What is being asked
Repeat word for word, please, only the lines from the one that includes "Task: Click on the Kontakt" through the final line of the data.

Data in this exercise

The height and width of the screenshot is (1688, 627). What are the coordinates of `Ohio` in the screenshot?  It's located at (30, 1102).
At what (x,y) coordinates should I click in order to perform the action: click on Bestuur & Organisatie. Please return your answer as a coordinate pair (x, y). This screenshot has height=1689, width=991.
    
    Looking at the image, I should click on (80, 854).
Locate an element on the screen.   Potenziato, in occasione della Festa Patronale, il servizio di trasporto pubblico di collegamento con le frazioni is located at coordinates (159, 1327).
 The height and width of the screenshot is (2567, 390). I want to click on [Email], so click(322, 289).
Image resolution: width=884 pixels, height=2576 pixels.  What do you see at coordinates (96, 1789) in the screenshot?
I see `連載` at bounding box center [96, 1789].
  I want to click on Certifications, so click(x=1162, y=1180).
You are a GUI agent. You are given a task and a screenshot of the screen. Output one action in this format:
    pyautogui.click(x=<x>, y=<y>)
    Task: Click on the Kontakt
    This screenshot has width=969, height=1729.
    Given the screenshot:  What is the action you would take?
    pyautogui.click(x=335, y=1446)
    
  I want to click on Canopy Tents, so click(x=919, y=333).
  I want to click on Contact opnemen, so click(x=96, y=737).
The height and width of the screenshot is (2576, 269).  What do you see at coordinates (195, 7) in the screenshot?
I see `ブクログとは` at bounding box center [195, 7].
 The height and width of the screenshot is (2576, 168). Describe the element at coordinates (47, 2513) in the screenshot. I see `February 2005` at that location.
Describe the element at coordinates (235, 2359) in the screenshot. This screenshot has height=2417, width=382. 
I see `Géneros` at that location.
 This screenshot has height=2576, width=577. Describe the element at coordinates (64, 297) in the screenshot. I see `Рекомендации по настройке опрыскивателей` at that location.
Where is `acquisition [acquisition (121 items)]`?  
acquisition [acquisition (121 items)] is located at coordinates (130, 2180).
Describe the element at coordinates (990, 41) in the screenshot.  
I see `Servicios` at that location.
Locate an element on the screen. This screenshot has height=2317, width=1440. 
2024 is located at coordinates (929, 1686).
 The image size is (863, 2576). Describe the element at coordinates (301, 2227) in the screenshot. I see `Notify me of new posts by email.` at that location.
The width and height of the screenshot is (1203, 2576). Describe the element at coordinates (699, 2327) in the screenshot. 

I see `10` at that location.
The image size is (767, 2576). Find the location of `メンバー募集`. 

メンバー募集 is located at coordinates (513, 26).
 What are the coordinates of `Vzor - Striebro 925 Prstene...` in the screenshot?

Answer for this exercise
    Task: Click on the Kontakt
    This screenshot has width=969, height=1729.
    Given the screenshot:  What is the action you would take?
    pyautogui.click(x=335, y=1446)
    
  I want to click on Canopy Tents, so click(x=919, y=333).
  I want to click on Contact opnemen, so click(x=96, y=737).
The height and width of the screenshot is (2576, 269).  What do you see at coordinates (195, 7) in the screenshot?
I see `ブクログとは` at bounding box center [195, 7].
 The height and width of the screenshot is (2576, 168). Describe the element at coordinates (47, 2513) in the screenshot. I see `February 2005` at that location.
Describe the element at coordinates (235, 2359) in the screenshot. This screenshot has height=2417, width=382. 
I see `Géneros` at that location.
 This screenshot has height=2576, width=577. Describe the element at coordinates (64, 297) in the screenshot. I see `Рекомендации по настройке опрыскивателей` at that location.
Where is `acquisition [acquisition (121 items)]`?  
acquisition [acquisition (121 items)] is located at coordinates (130, 2180).
Describe the element at coordinates (990, 41) in the screenshot.  
I see `Servicios` at that location.
Locate an element on the screen. This screenshot has height=2317, width=1440. 
2024 is located at coordinates (929, 1686).
 The image size is (863, 2576). Describe the element at coordinates (301, 2227) in the screenshot. I see `Notify me of new posts by email.` at that location.
The width and height of the screenshot is (1203, 2576). Describe the element at coordinates (699, 2327) in the screenshot. 

I see `10` at that location.
The image size is (767, 2576). Find the location of `メンバー募集`. 

メンバー募集 is located at coordinates (513, 26).
 What are the coordinates of `Vzor - Striebro 925 Prstene...` in the screenshot?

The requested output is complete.